Kolmogorov-Smirnov test in SciPy - Time & Space Complexity
We want to understand how the time needed to run the Kolmogorov-Smirnov test changes as the size of the data grows.
How does the test's execution time increase when we have more data points?
Analyze the time complexity of the following code snippet.
from scipy import stats
# Sample data arrays
sample1 = [1.2, 2.3, 3.1, 4.7, 5.5]
sample2 = [1.0, 2.5, 3.0, 4.8, 5.2]
# Perform Kolmogorov-Smirnov test
result = stats.ks_2samp(sample1, sample2)
print(result)
This code compares two samples to check if they come from the same distribution using the Kolmogorov-Smirnov test.
Identify the loops, recursion, array traversals that repeat.
- Primary operation: Sorting both input arrays and comparing their cumulative distributions.
- How many times: Each array is traversed multiple times during sorting and comparison, roughly proportional to the size of the arrays.
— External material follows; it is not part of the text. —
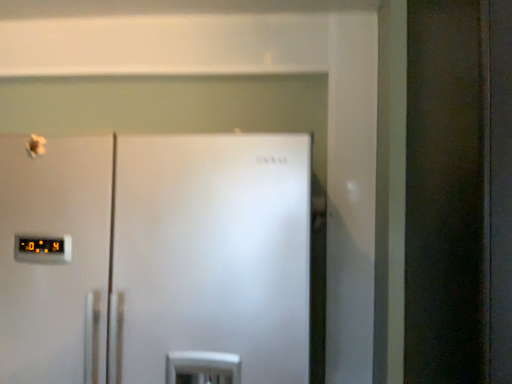 The width and height of the screenshot is (512, 384). Describe the element at coordinates (155, 259) in the screenshot. I see `satin silver refrigerator at center` at that location.

At what (x,y) coordinates should I click in order to perform the action: click on satin silver refrigerator at center. Please return your answer as a coordinate pair (x, y). This screenshot has height=384, width=512. Looking at the image, I should click on (155, 259).

The height and width of the screenshot is (384, 512). What are the coordinates of `satin silver refrigerator at center` in the screenshot? It's located at (155, 259).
As the number of data points increases, the time to sort and compare grows faster than just adding more points.
| Input Size (n) | Approx. Operations |
|---|---|
| 10 | About 30 operations |
| 100 | About 700 operations |
| 1000 | About 10,000 operations |
Pattern observation: The operations grow a bit faster than the input size, roughly like n log n, because of sorting.
Time Complexity: O(n log n)
This means the time to run the test grows a bit faster than the number of data points, mainly due to sorting.
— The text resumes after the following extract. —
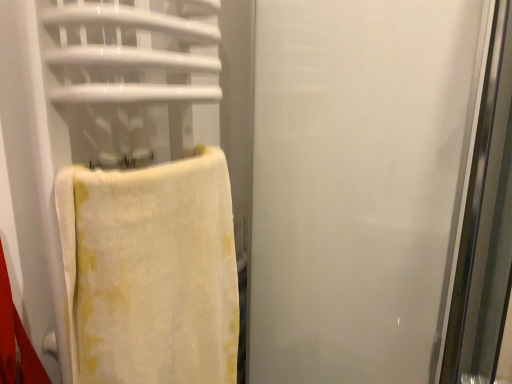 The image size is (512, 384). What do you see at coordinates (360, 184) in the screenshot?
I see `transparent frosted glass screen door at right` at bounding box center [360, 184].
[X] Wrong: "The test runs in linear time because it just compares values."
[OK] Correct: The test needs to sort the data first, which takes more time than just comparing values one by one.
Understanding how sorting affects time helps you explain why some tests take longer with bigger data, showing you know how algorithms work behind the scenes.
"What if the input arrays were already sorted? How would the time complexity change?"